Big Girl and I were in my bathroom on Monday morning. I was brushing her hair, and Two was over by the window, watching the dogs play in the back yard. Two named both of the dogs, and Big Girl was quiet for a moment. Then she asked, "Mommy? Where's Rusty?"
She hasn't mentioned Rusty in several months. Rusty was our Brittany, adopted shortly after Hubs and I got married, and he passed away last summer. Big Girl has mentioned Rusty, less frequently with the passing months, but has never asked so directly about him since he died.
I froze for a moment. I didn't know how to explain it to her, because she hadn't really understood death when Rusty died last year, or when my grandfather passed away a few months ago. I had managed to skirt the topic so far, but she wanted an answer. Sooo...

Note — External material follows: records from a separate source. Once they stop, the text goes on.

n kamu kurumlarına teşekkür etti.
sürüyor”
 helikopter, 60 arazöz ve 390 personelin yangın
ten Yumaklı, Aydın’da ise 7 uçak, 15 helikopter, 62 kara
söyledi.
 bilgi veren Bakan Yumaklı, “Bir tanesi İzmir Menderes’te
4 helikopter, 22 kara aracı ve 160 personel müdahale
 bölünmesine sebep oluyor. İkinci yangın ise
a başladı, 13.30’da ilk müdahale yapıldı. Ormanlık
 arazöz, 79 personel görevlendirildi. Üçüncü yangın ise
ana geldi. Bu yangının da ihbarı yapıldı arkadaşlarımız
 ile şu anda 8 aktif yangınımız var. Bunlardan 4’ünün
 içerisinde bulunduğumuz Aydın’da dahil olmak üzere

"Rusty went to heaven to live with God. God knew he was a really good dog, and he needed a good dog to help him and keep him company in heaven. So he called for Rusty to come there with him."

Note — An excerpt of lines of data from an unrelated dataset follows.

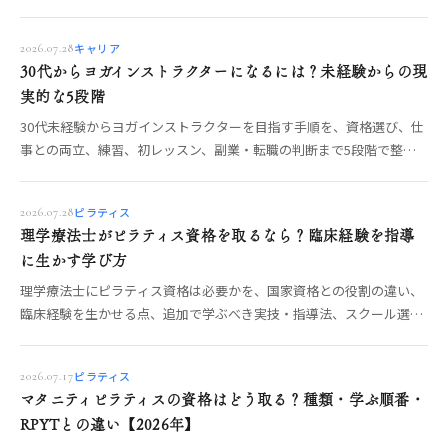
を見極める手順を解説します。
キャリア
2026.07.28
30代からヨガインストラクターになるには？未経験からの現
実的な5段階
30代未経験からヨガインストラクターを目指す手順を、資格選び、仕
事との両立、練習、初レッスン、副業・転職の判断まで5段階で整理
します。無理のない進め方がわかります。
ピラティス
2026.07.28
理学療法士がピラティス資格を取るなら？臨床経験を指導
に生かす学び方
理学療法士にピラティス資格は必要かを、国家資格との役割の違い、
臨床経験を生かせる点、追加で学ぶべき実技・指導法、スクール選び
の確認項目から整理します。
ピラティス
2026.07.17
マタニティピラティスの資格はどう取る？種類・学ぶ順番・
RPYTとの違い【2026年】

I know that's not exactly the way a minister might explain it. I know the idea of animals in heaven isn't exactly in line with Scripture. But Rusty? If any dog would make the cut and get to heaven, he would. This just felt right when I said it, so I went with it.
Big Girl thought for a minute, and then she looked sad, ever so briefly, and burst into tears. I felt wretched when she started crying. I picked her up and she just sobbed, "I miss Rusty." When I told her that I miss him too, the crying just got louder. I had a hard time not crying myself, but I forced myself not to - she gets really upset by the sight of me crying. I managed to soothe her, and she stopped crying and I changed the subject.
She spend most of the day at my parents' house while I was working. Rusty apparently came up several times in conversation. I had told my parents what I told her, so they stuck to my story. Apparently Big Girl asked my mom if God might send Rusty back to her, if he finished with his work in heaven.